The Treasure of Villena is a hoard of 59 gold-plated objects found in 1963 in southeastern Spain. It was discovered by a team led by archaeologist Jose Maria Soler while the team was excavating a dry river bed, the Rambla del Panadero, three miles north of the city of Villena.
Researchers examining the gold objects found meteoric iron in two pieces of jewelry in the set of artifacts that make up the hoard. The meteoric iron is an early-universe protoplanetary disk remnant found in meteorites made of iron and nickel.
According to the analysis, the gold-coated cap and a C-shaped bracelet contained extraterrestrial material from a meteor that crashed into Earth one million years ago as per the team's estimates.
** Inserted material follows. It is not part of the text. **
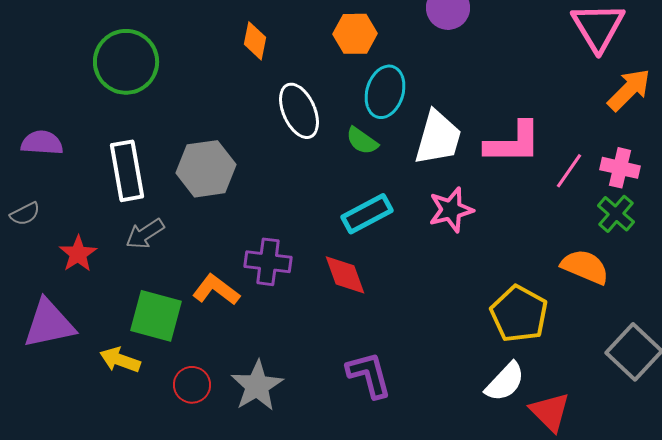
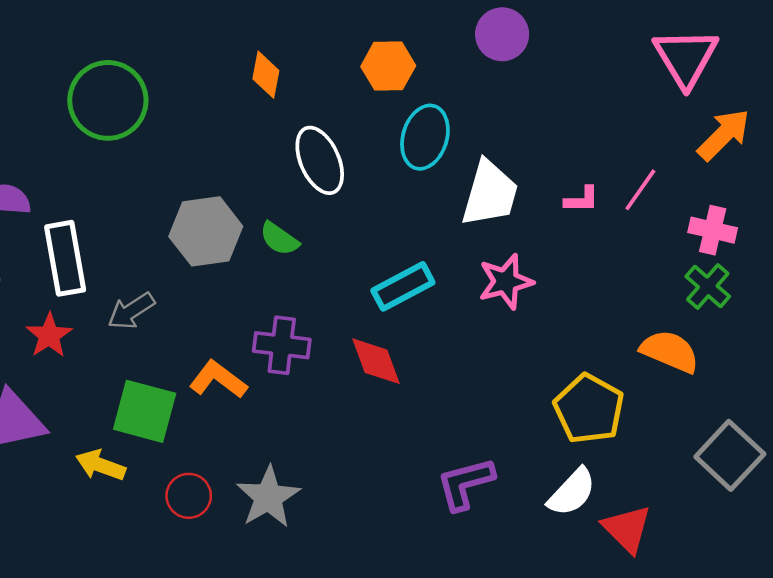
green semicircle: (362, 141) -> (279, 239), moved
pink L-shape: (513, 143) -> (582, 200), size x0.5
white rectangle: (127, 171) -> (65, 258), moved
pink line: (569, 171) -> (640, 190), moved
purple L-shape: (369, 375) -> (465, 484), moved, turned -90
The cap is made up of 5.5 percent of the meteoric iron, while the bracelet contains just 2.8 percent. (Related: Harvard physicist wants to prove METEORITE that fell near Papua New Guinea is an ALIEN PROBE.)
Roughly 90 percent of the Treasure of Villena collection was reportedly made with 23.5-carat gold and includes 11 bowls, three bottles and 28 bracelets. The treasures have since been housed at the city's Museum of Archaeology, allowing the new analysis that uncovered the alien metals.
"Since they come from outer space, they are composed of iron-nickel alloy with a variable nickel composition greater than five percent by weight," researchers wrote. "They also contain other minor and trace chemical elements, cobalt being one of the most significant."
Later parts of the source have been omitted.